Si leur fils craint autant pour sa vie c'est qu'il est l’un des visages de la télévision afghane. Elyaas Ehsas était correspondant pour la chaîne nationale Rah-e-Faarda et couvrait les attaques à la bombe, les attentats suicides. Cette télévision nationale appartient à la communauté Hazara, une minorité chiite discriminée, ciblée par les talibans sunnites. Dans son pays, ce jeune journaliste était accusé de trahison par les talibans.

"Etant donné que sa famille était demandeuse d'asile en France, j'avais demandé qu'il puisse lui aussi faire sa demande en France et que cette dernière renonce à poursuivre la procédure Dublin. Cette procédure signifie que la France ne va même pas regarder le fond et les raisons pour lesquelles une personne demande l'asile", a ajouté Me Père.


Les talibans menacent les médias

Après la prise de pouvoir des talibans en août dernier, des centaines de journalistes afghans ont fui le pays par peur de représailles. Des journalistes et ONG afghanes ont dénoncé ce mardi 24 novembre les nouvelles règles imposées par le régime taliban aux télévisions afghanes, craignant un musèlement progressif des médias.
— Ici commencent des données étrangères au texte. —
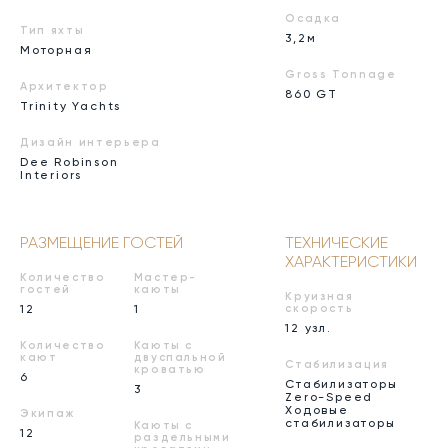
Осадка
Тип яхты
3,2м
Моторная
Gross Tonnage
Архитектор
860 GT
Trinity Yachts
Дизайн интерьера
Dee Robinson
Interiors
РАЗМЕЩЕНИЕ ГОСТЕЙ
ТЕХНИЧЕСКИЕ
ХАРАКТЕРИСТИКИ
Количество
Мастер-
гостей
каюты
Круизная
12
1
скорость
12 узл.
Количество
Каюты с
кают
двуспальной
Стабилизация
кроватью
6
Стабилизаторы
3
Zero-Speed
Ходовые
Экипаж
стабилизаторы
Каюты с
12
раздельными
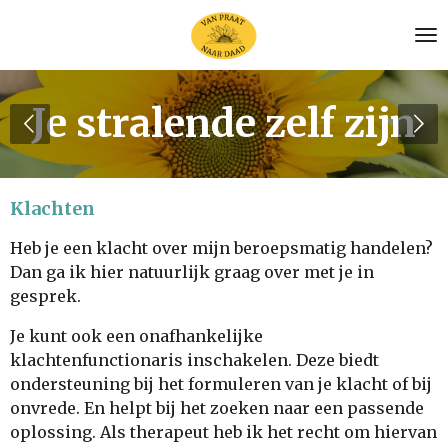
Ga
direct
naar
de
Je stralende zelf zijn
hoofdinhoud
Klachten
Heb je een klacht over mijn beroepsmatig handelen?
Dan ga ik hier natuurlijk graag over met je in
gesprek.
Je kunt ook
een onafhankelijke
klachtenfunctionaris inschakelen. Deze biedt
ondersteuning bij het formuleren van je klacht of bij
onvrede. En helpt bij het zoeken naar een passende
oplossing. Als therapeut heb ik het recht om hiervan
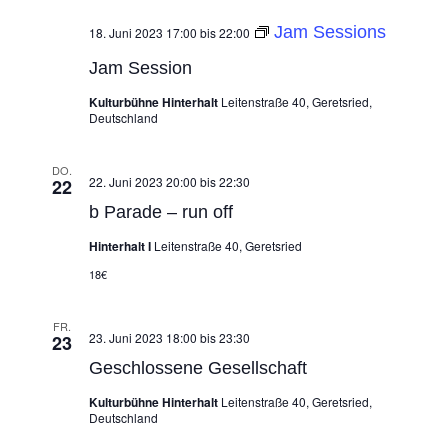
Jam Sessions
18. Juni 2023 17:00
bis
22:00
Jam Session
Kulturbühne Hinterhalt
Leitenstraße 40, Geretsried,
Deutschland
DO.
22. Juni 2023 20:00
bis
22:30
22
b Parade – run off
Hinterhalt I
Leitenstraße 40, Geretsried
18€
FR.
23. Juni 2023 18:00
bis
23:30
23
Geschlossene Gesellschaft
Kulturbühne Hinterhalt
Leitenstraße 40, Geretsried,
Deutschland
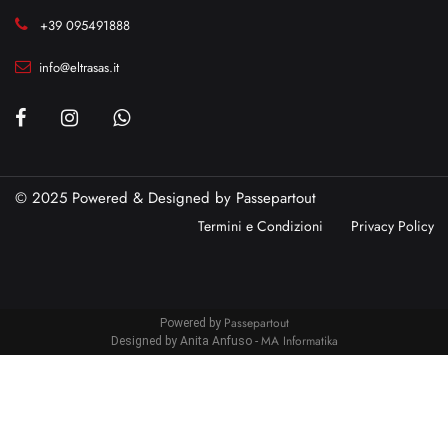
+39 095491888
info@eltrasas.it
© 2025 Powered & Designed by
Passepartout
Termini e Condizioni
Privacy Policy
Passepartout
Powered by
MA Informatika
Designed by Anita Anfuso -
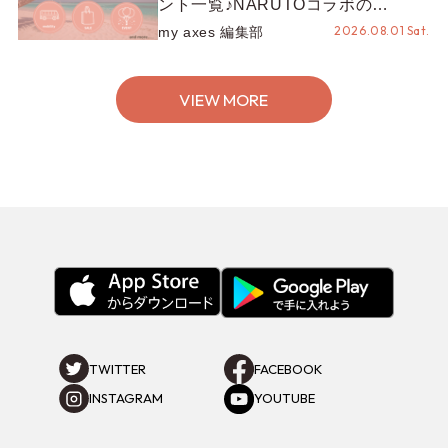
ント一覧♪NARUTOコラボの
REZEN POPUPから、プチYour
2026.08.01 Sat.
my axes 編集部
Stage.、ティーパーティまで！8月
の特別なイベントをチェック◎
VIEW MORE
TWITTER
FACEBOOK
INSTAGRAM
YOUTUBE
Les télévisions afghanes sont appelées à éviter les programmes "opposés aux valeurs islamiques et afghanes" ainsi que ceux qui insultent la religion ou "montrent le prophète et ses compagnons". C'est la première fois que ce ministère tente de réguler la télévision afghane depuis la prise du pouvoir par les talibans, mi-août.